Stored data:
::::

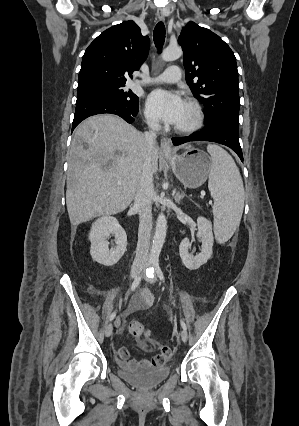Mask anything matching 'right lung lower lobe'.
I'll list each match as a JSON object with an SVG mask.
<instances>
[{
	"mask_svg": "<svg viewBox=\"0 0 299 426\" xmlns=\"http://www.w3.org/2000/svg\"><path fill=\"white\" fill-rule=\"evenodd\" d=\"M103 113L118 115L128 123H132L134 122L133 116H136L138 113V105L132 107L126 106L112 98L102 95H81L77 97L72 130L87 117Z\"/></svg>",
	"mask_w": 299,
	"mask_h": 426,
	"instance_id": "right-lung-lower-lobe-1",
	"label": "right lung lower lobe"
}]
</instances>
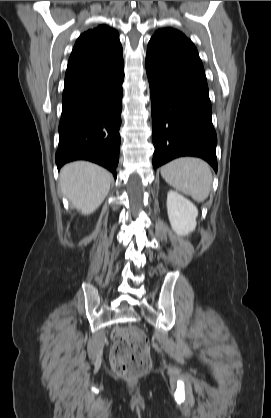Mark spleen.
Wrapping results in <instances>:
<instances>
[{
    "mask_svg": "<svg viewBox=\"0 0 271 418\" xmlns=\"http://www.w3.org/2000/svg\"><path fill=\"white\" fill-rule=\"evenodd\" d=\"M161 176L174 189L203 202L212 189V173L204 160L194 157L175 159L161 167Z\"/></svg>",
    "mask_w": 271,
    "mask_h": 418,
    "instance_id": "3e777b00",
    "label": "spleen"
}]
</instances>
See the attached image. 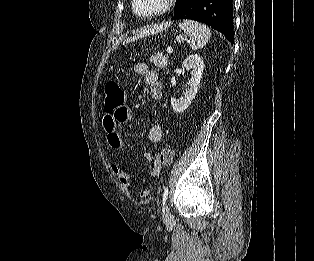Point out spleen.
<instances>
[{"label":"spleen","mask_w":314,"mask_h":261,"mask_svg":"<svg viewBox=\"0 0 314 261\" xmlns=\"http://www.w3.org/2000/svg\"><path fill=\"white\" fill-rule=\"evenodd\" d=\"M186 35L190 38L192 50H198L206 45L211 37V30L203 23L192 20H184L179 24Z\"/></svg>","instance_id":"3e777b00"}]
</instances>
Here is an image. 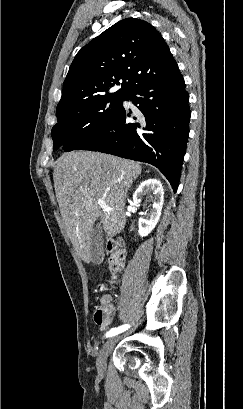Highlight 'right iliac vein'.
<instances>
[{
	"label": "right iliac vein",
	"mask_w": 243,
	"mask_h": 409,
	"mask_svg": "<svg viewBox=\"0 0 243 409\" xmlns=\"http://www.w3.org/2000/svg\"><path fill=\"white\" fill-rule=\"evenodd\" d=\"M118 338L117 337H111L109 338L103 348L101 349L98 358H97V370L100 376H103L106 370V362L109 354L112 352Z\"/></svg>",
	"instance_id": "right-iliac-vein-1"
}]
</instances>
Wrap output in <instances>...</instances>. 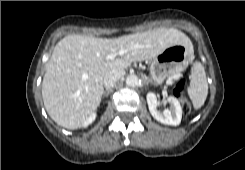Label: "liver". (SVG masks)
I'll return each mask as SVG.
<instances>
[{
  "mask_svg": "<svg viewBox=\"0 0 245 170\" xmlns=\"http://www.w3.org/2000/svg\"><path fill=\"white\" fill-rule=\"evenodd\" d=\"M174 45H185L193 52L188 36L174 28L114 39L80 34L64 37L54 47L42 81L47 113L59 126L80 128L100 105L107 73L125 72L132 62L153 58ZM121 49L128 52L113 60L106 59Z\"/></svg>",
  "mask_w": 245,
  "mask_h": 170,
  "instance_id": "liver-1",
  "label": "liver"
}]
</instances>
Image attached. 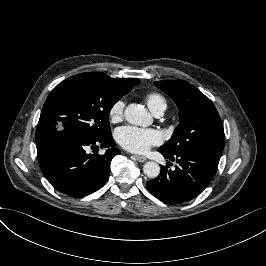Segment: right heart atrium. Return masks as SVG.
<instances>
[{
	"label": "right heart atrium",
	"mask_w": 266,
	"mask_h": 266,
	"mask_svg": "<svg viewBox=\"0 0 266 266\" xmlns=\"http://www.w3.org/2000/svg\"><path fill=\"white\" fill-rule=\"evenodd\" d=\"M126 107V100L119 98L115 100L108 110V118L112 123L119 122L124 117V110Z\"/></svg>",
	"instance_id": "right-heart-atrium-1"
}]
</instances>
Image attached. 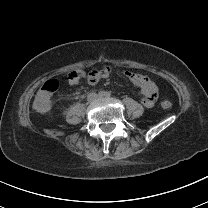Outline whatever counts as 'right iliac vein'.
Here are the masks:
<instances>
[{
  "label": "right iliac vein",
  "mask_w": 208,
  "mask_h": 208,
  "mask_svg": "<svg viewBox=\"0 0 208 208\" xmlns=\"http://www.w3.org/2000/svg\"><path fill=\"white\" fill-rule=\"evenodd\" d=\"M96 98V96L95 95H92L91 97H90V100H93V99H95Z\"/></svg>",
  "instance_id": "1"
}]
</instances>
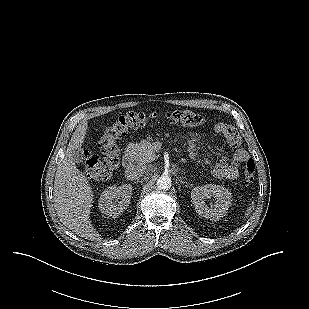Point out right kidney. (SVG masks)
<instances>
[{"mask_svg": "<svg viewBox=\"0 0 309 309\" xmlns=\"http://www.w3.org/2000/svg\"><path fill=\"white\" fill-rule=\"evenodd\" d=\"M132 187L123 184L119 187L116 185L109 186L105 189L99 199V209L102 214L116 218L128 206L131 199Z\"/></svg>", "mask_w": 309, "mask_h": 309, "instance_id": "right-kidney-1", "label": "right kidney"}]
</instances>
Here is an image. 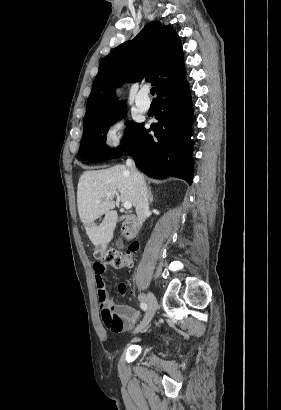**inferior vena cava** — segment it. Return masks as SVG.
I'll return each mask as SVG.
<instances>
[{
	"mask_svg": "<svg viewBox=\"0 0 281 410\" xmlns=\"http://www.w3.org/2000/svg\"><path fill=\"white\" fill-rule=\"evenodd\" d=\"M126 165L132 174L135 187H136V206L135 207H136L137 220L135 224V232L138 233L149 211V203H148L149 195H148V190H147L144 178L137 171L134 160L132 158H128L126 160Z\"/></svg>",
	"mask_w": 281,
	"mask_h": 410,
	"instance_id": "1",
	"label": "inferior vena cava"
}]
</instances>
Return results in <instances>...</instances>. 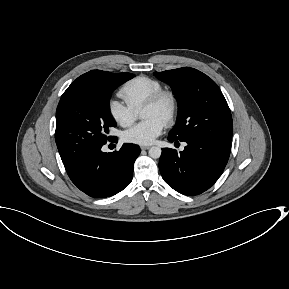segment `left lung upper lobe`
Returning <instances> with one entry per match:
<instances>
[{
  "label": "left lung upper lobe",
  "mask_w": 289,
  "mask_h": 289,
  "mask_svg": "<svg viewBox=\"0 0 289 289\" xmlns=\"http://www.w3.org/2000/svg\"><path fill=\"white\" fill-rule=\"evenodd\" d=\"M156 77L174 89L178 115L168 136L179 141L208 138L231 141L232 116L217 84L190 67L155 72Z\"/></svg>",
  "instance_id": "5c2ea615"
}]
</instances>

::::

Task item: Indicate how many lines in the records above contain the word "with", giving only the number.

Task response: 2